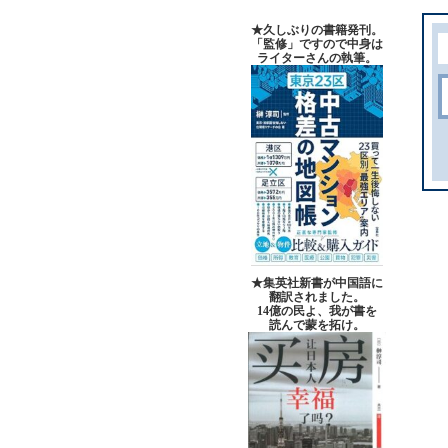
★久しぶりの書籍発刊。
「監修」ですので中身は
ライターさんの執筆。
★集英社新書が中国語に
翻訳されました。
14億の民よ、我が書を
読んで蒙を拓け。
==
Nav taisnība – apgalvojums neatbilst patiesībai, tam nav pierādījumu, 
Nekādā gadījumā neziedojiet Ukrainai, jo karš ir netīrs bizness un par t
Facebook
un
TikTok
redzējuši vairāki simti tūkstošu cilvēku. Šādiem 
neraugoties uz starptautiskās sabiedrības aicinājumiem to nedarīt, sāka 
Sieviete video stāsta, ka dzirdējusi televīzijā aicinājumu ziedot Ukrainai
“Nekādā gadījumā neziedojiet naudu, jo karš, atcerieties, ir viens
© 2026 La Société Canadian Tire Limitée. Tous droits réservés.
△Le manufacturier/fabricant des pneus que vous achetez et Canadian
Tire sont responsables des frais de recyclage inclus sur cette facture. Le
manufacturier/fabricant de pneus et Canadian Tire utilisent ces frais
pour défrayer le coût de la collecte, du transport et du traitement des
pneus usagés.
==
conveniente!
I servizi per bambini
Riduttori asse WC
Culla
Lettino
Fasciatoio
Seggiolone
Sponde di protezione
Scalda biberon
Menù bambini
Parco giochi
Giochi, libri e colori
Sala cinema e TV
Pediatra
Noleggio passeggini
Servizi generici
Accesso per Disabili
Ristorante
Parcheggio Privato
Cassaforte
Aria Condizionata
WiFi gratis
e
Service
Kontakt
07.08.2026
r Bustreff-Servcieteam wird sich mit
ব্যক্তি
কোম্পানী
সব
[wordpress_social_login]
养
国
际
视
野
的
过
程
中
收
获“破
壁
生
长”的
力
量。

> _Goal of the exercise_
The number of lines in the data that contain the word "fabricant" is all that should be stated.

> _Exercise result_
2